Stored data entries:
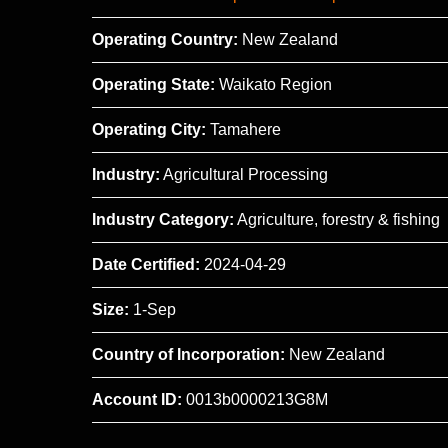
Operating Country:
New Zealand
Operating State:
Waikato Region
Operating City:
Tamahere
Industry:
Agricultural Processing
Industry Category:
Agriculture, forestry & fishing
Date Certified:
2024-04-29
Size:
1-Sep
Country of Incorporation:
New Zealand
Account ID:
0013b0000213G8M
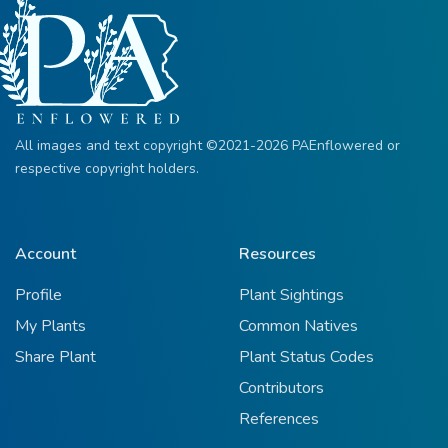
All images and text copyright ©2021-2026 PAEnflowered or
respective copyright holders.
Account
Resources
Profile
Plant Sightings
My Plants
Common Natives
Share Plant
Plant Status Codes
Contributors
References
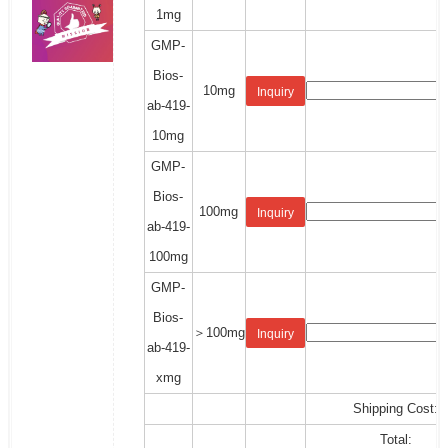
1mg
GMP-
Bios-
10mg
Inquiry
ab-419-
10mg
GMP-
Bios-
100mg
Inquiry
ab-419-
100mg
GMP-
Bios-
＞100mg
Inquiry
ab-419-
xmg
Shipping Cost:
Total:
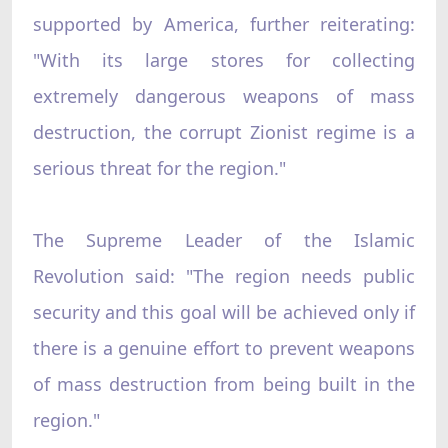
supported by America, further reiterating:
"With its large stores for collecting
extremely dangerous weapons of mass
destruction, the corrupt Zionist regime is a
serious threat for the region."
The Supreme Leader of the Islamic
Revolution said: "The region needs public
security and this goal will be achieved only if
there is a genuine effort to prevent weapons
of mass destruction from being built in the
region."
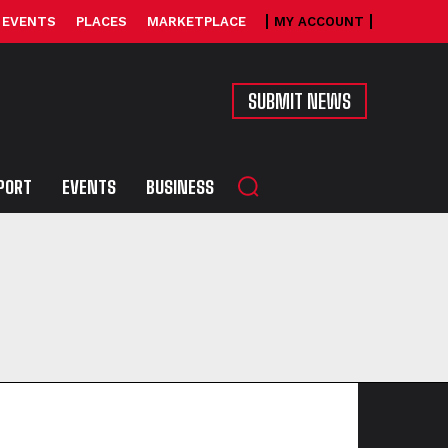
EVENTS
PLACES
MARKETPLACE
MY ACCOUNT
SUBMIT NEWS
PORT
EVENTS
BUSINESS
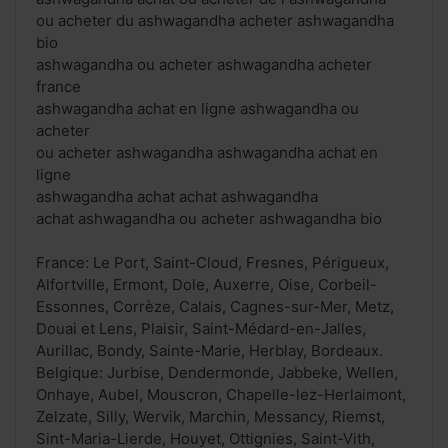
ou acheter du ashwagandha acheter ashwagandha
bio
ashwagandha ou acheter ashwagandha acheter
france
ashwagandha achat en ligne ashwagandha ou
acheter
ou acheter ashwagandha ashwagandha achat en
ligne
ashwagandha achat achat ashwagandha
achat ashwagandha ou acheter ashwagandha bio
France: Le Port, Saint-Cloud, Fresnes, Périgueux,
Alfortville, Ermont, Dole, Auxerre, Oise, Corbeil-
Essonnes, Corrèze, Calais, Cagnes-sur-Mer, Metz,
Douai et Lens, Plaisir, Saint-Médard-en-Jalles,
Aurillac, Bondy, Sainte-Marie, Herblay, Bordeaux.
Belgique: Jurbise, Dendermonde, Jabbeke, Wellen,
Onhaye, Aubel, Mouscron, Chapelle-lez-Herlaimont,
Zelzate, Silly, Wervik, Marchin, Messancy, Riemst,
Sint-Maria-Lierde, Houyet, Ottignies, Saint-Vith,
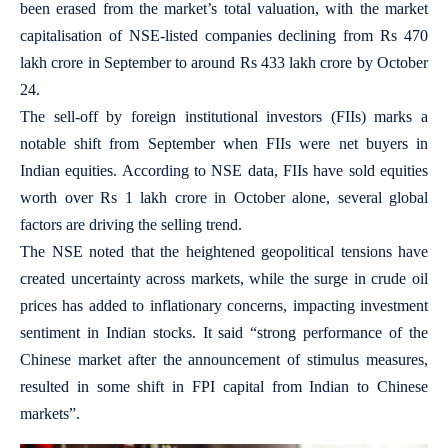
been erased from the market’s total valuation, with the market
capitalisation of NSE-listed companies declining from Rs 470
lakh crore in September to around Rs 433 lakh crore by October
24.
The sell-off by foreign institutional investors (FIIs) marks a
notable shift from September when FIIs were net buyers in
Indian equities. According to NSE data, FIIs have sold equities
worth over Rs 1 lakh crore in October alone, several global
factors are driving the selling trend.
The NSE noted that the heightened geopolitical tensions have
created uncertainty across markets, while the surge in crude oil
prices has added to inflationary concerns, impacting investment
sentiment in Indian stocks. It said “strong performance of the
Chinese market after the announcement of stimulus measures,
resulted in some shift in FPI capital from Indian to Chinese
markets”.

ASSIGNMENT:
Give again the stretch of the entries above that begins at the line with "Plant Status Codes" and ends at the line with "extremely dangerous weapons of mass", word for word, with no pictures.

ANSWER TO THIS PROBLEM:
Plant Status Codes
Contributors
References
1mg
GMP-
Bios-
10mg
Inquiry
ab-419-
10mg
GMP-
Bios-
100mg
Inquiry
ab-419-
100mg
GMP-
Bios-
＞100mg
Inquiry
ab-419-
xmg
Shipping Cost:
Total:
supported by America, further reiterating:
"With its large stores for collecting
extremely dangerous weapons of mass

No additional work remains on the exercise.